Paramedic Endotracheal Intubation Success Rates Before and After an Intensive Airway Management Education Session



Advanced airway management by paramedics is potentially life-saving, but carries a significant risk to patient safety and can be associated with poor clinical outcome if performed incorrectly. Previously, our team had found that an intensive education intervention demonstrated an improvement in paramedic performance on a written exam and increased confidence in airway skills. This study measured intubation success and the number of attempts per patient before and after intensive paramedic airway management education intervention.

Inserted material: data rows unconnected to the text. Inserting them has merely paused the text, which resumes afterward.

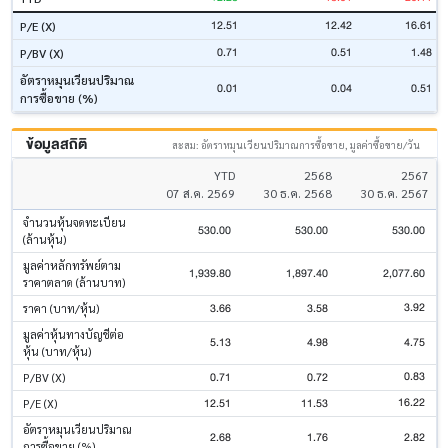
12.51
12.42
16.61
P/E (X)
0.71
0.51
1.48
P/BV (X)
อัตราหมุนเวียนปริมาณ
0.01
0.04
0.51
การซื้อขาย (%)
ข้อมูลสถิติ
สะสม: อัตราหมุนเวียนปริมาณการซื้อขาย, มูลค่าซื้อขาย/วัน
YTD
2568
2567
07 ส.ค. 2569
30 ธ.ค. 2568
30 ธ.ค. 2567
จำนวนหุ้นจดทะเบียน
530.00
530.00
530.00
(ล้านหุ้น)
มูลค่าหลักทรัพย์ตาม
1,939.80
1,897.40
2,077.60
ราคาตลาด (ล้านบาท)
3.92
3.66
3.58
ราคา (บาท/หุ้น)
มูลค่าหุ้นทางบัญชีต่อ
5.13
4.98
4.75
หุ้น (บาท/หุ้น)
0.83
0.71
0.72
P/BV (X)
16.22
12.51
11.53
P/E (X)
อัตราหมุนเวียนปริมาณ
2.68
1.76
2.82
การซื้อขาย (%)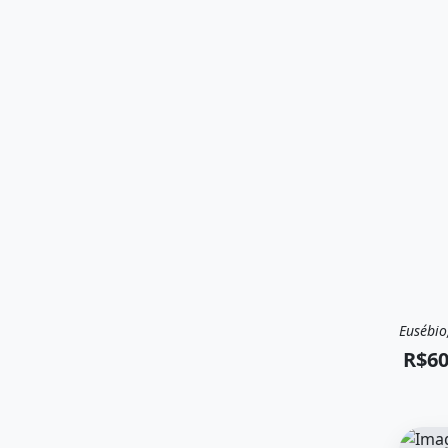
Eusébio
Vend
R$6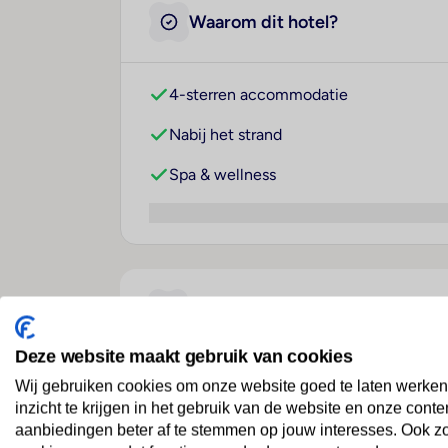
Waarom dit hotel?
4-sterren accommodatie
Nabij het strand
Spa & wellness
Over dit hotel
Deze website maakt gebruik van cookies
Wij gebruiken cookies om onze website goed te laten werken
Cegonha Country Club
inzicht te krijgen in het gebruik van de website en onze conte
Portugal
· Algarve
· Vilamoura
aanbiedingen beter af te stemmen op jouw interesses. Ook z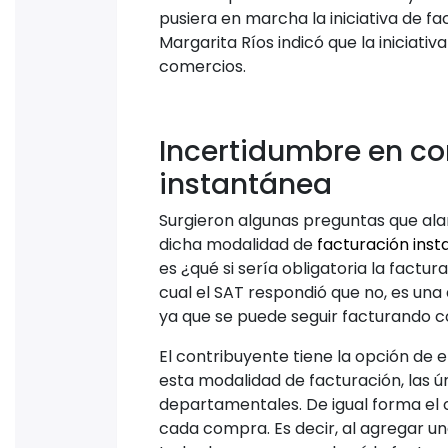
pusiera en marcha la iniciativa de fa
Margarita Ríos indicó que la iniciati
comercios.
Incertidumbre en co
instantánea
Surgieron algunas preguntas que ala
dicha modalidad de
facturación ins
es ¿qué si sería obligatoria la factu
cual el SAT respondió que no, es una
ya que se puede seguir facturando 
El contribuyente tiene la opción de e
esta modalidad de facturación, las ú
departamentales. De igual forma el 
cada compra. Es decir, al agregar un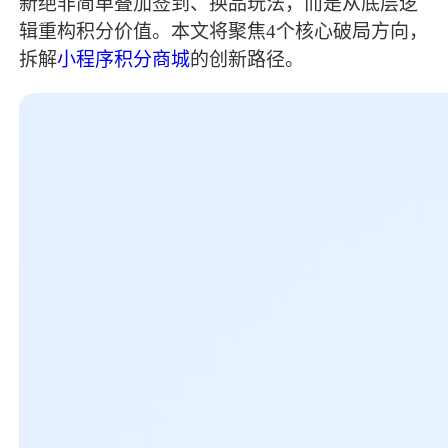
新绝非简单叠加签到、换品玩法，而是从底层逻
辑重构积分价值。本文将聚焦
4个核心破局方向，
拆解
小程序积分商城
的创新路径。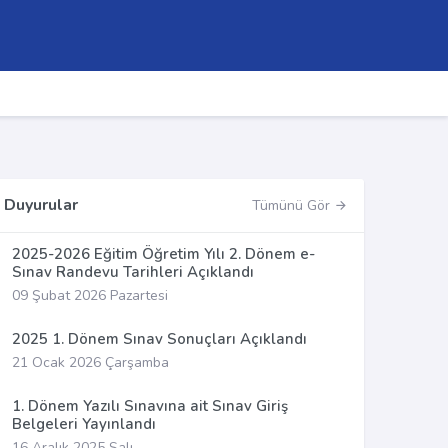
Duyurular
Tümünü Gör
2025-2026 Eğitim Öğretim Yılı 2. Dönem e-
Sınav Randevu Tarihleri Açıklandı
09 Şubat 2026 Pazartesi
2025 1. Dönem Sınav Sonuçları Açıklandı
21 Ocak 2026 Çarşamba
1. Dönem Yazılı Sınavına ait Sınav Giriş
Belgeleri Yayınlandı
16 Aralık 2025 Salı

A 10-hour mandatory course was taken by all advanced life support (ALS) paramedics in a provincial system (2009/04-07, n=~395). The course was done during semi-annual continuing education Emergency Health Services (EHS) in-services. These day-long courses were held in person over four months. The electronic charting database was queried for intubation attempts and successful placements 12 months before the training, during the four months of training, and 12 months post-training. The primary outcome is the difference in success rates between the before (pre-intervention) and after (post-intervention) periods. The secondary outcome is the number of attempts per patient. Stationarity of success in pre- and post-periods was tested. The model was fit tested using Maximum Likelihood regression, and variables were tested using the Wald test.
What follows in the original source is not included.